# EXERCISE
From the first line of the records below through the line containing "Task: Click on", copy everything exactly and nothing more.

"""

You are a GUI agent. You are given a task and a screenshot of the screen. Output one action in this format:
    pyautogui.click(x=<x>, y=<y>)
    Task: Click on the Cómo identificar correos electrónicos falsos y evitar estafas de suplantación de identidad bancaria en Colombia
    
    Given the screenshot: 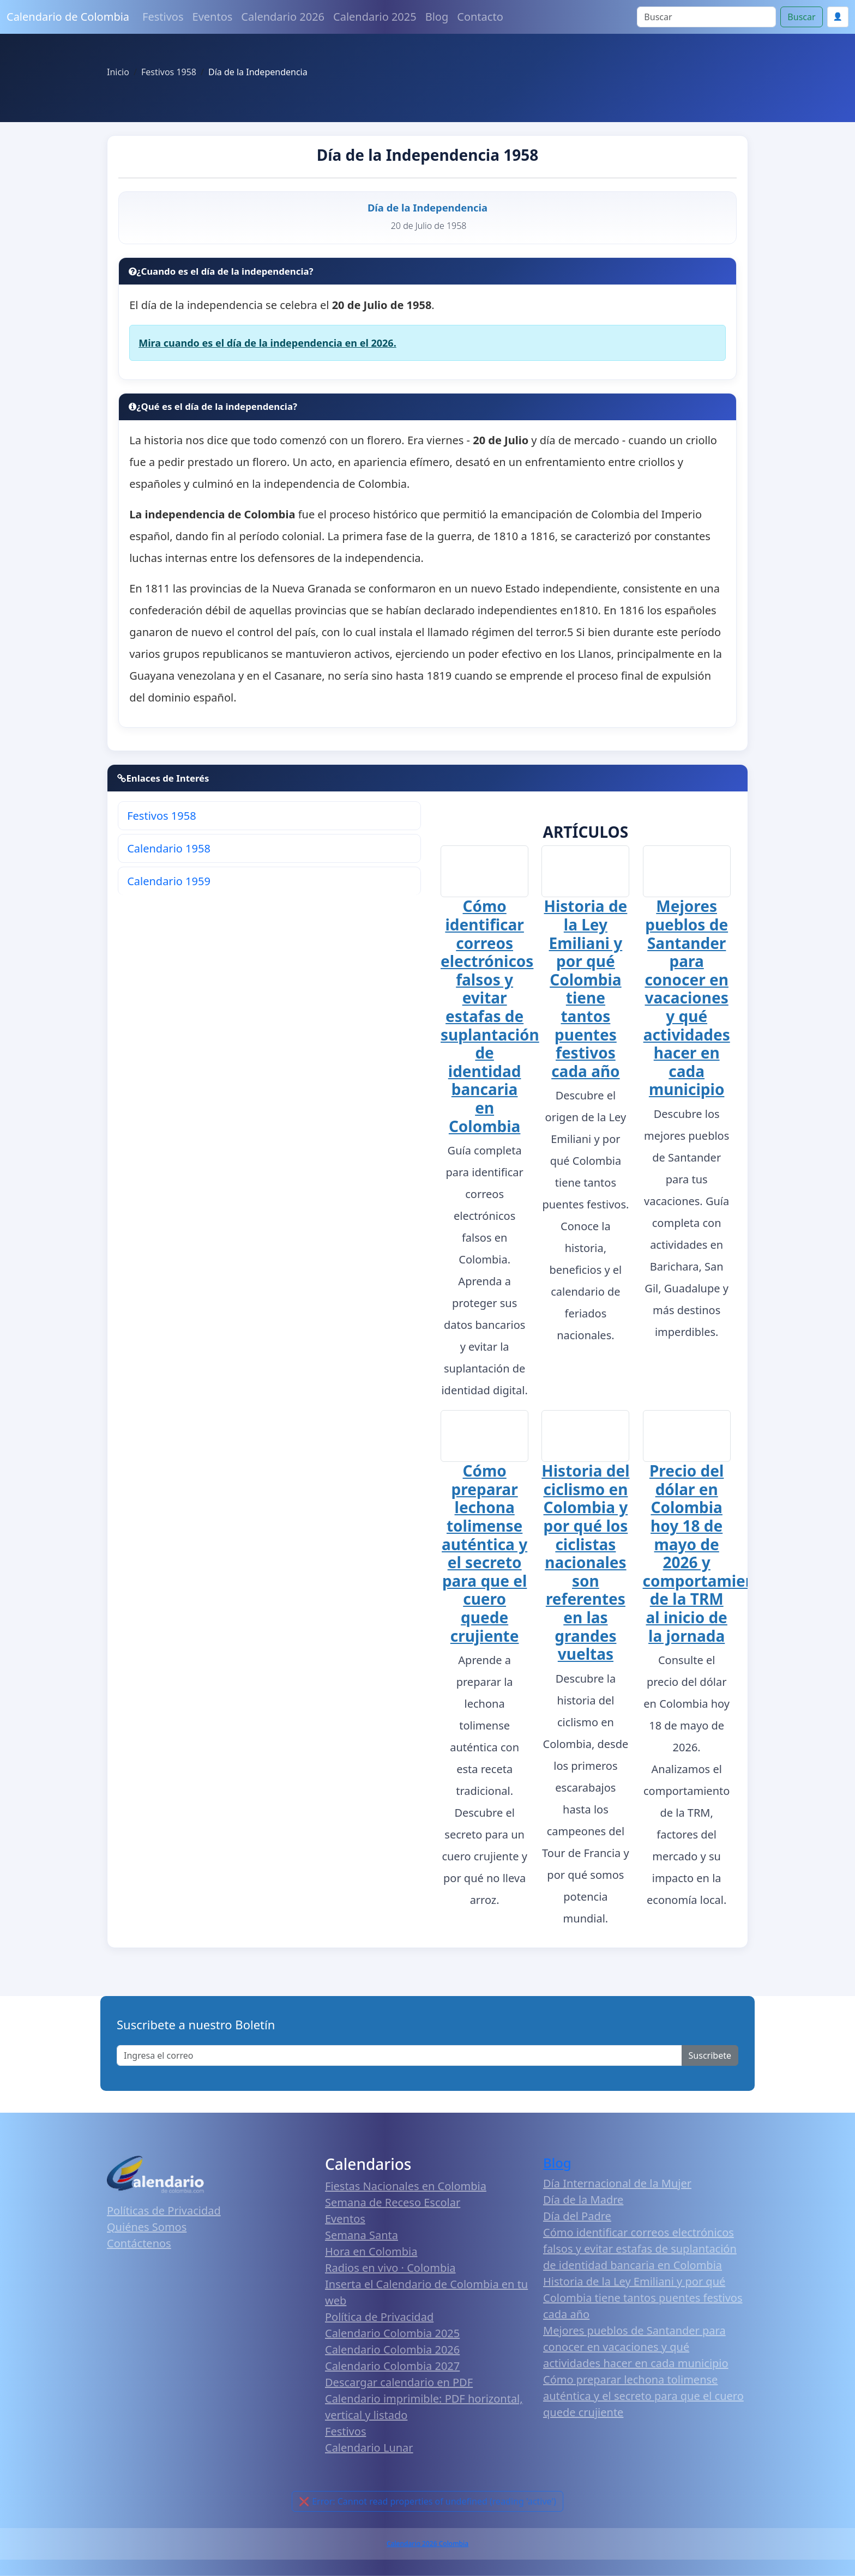 What is the action you would take?
    pyautogui.click(x=490, y=1016)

"""

# PROBLEM SOLUTION
You are a GUI agent. You are given a task and a screenshot of the screen. Output one action in this format:
    pyautogui.click(x=<x>, y=<y>)
    Task: Click on the Cómo identificar correos electrónicos falsos y evitar estafas de suplantación de identidad bancaria en Colombia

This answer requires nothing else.